Transcribed page contents:

========================================================================

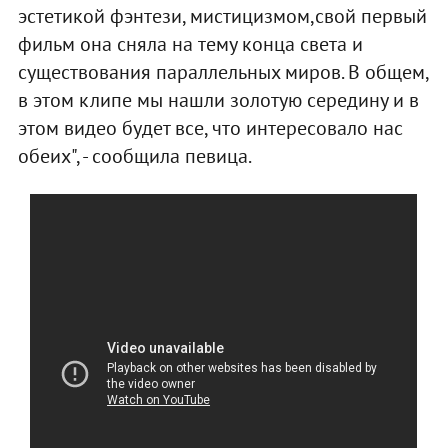
эстетикой фэнтези, мистицизмом,свой первый
фильм она сняла на тему конца света и
существования параллельных миров. В общем,
в этом клипе мы нашли золотую середину и в
этом видео будет все, что интересовало нас
обеих", - сообщила певица.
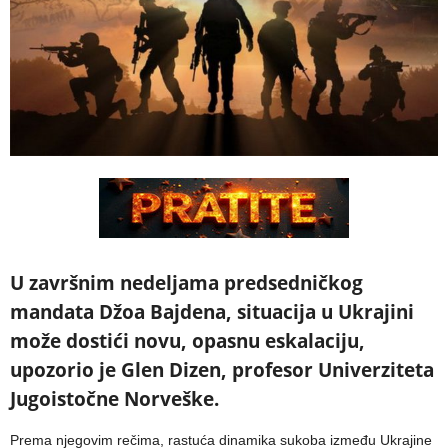
U završnim nedeljama predsedničkog
mandata Džoa Bajdena, situacija u Ukrajini
može dostići novu, opasnu eskalaciju,
upozorio je Glen Dizen, profesor Univerziteta
Jugoistočne Norveške.
Prema njegovim rečima, rastuća dinamika sukoba između Ukrajine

========================================================================

Task:
Using the records above, please retype only the run of lines from the line holding "Jugoistočne Norveške." through the last line, both ends included.

Written solution:
Jugoistočne Norveške.
Prema njegovim rečima, rastuća dinamika sukoba između Ukrajine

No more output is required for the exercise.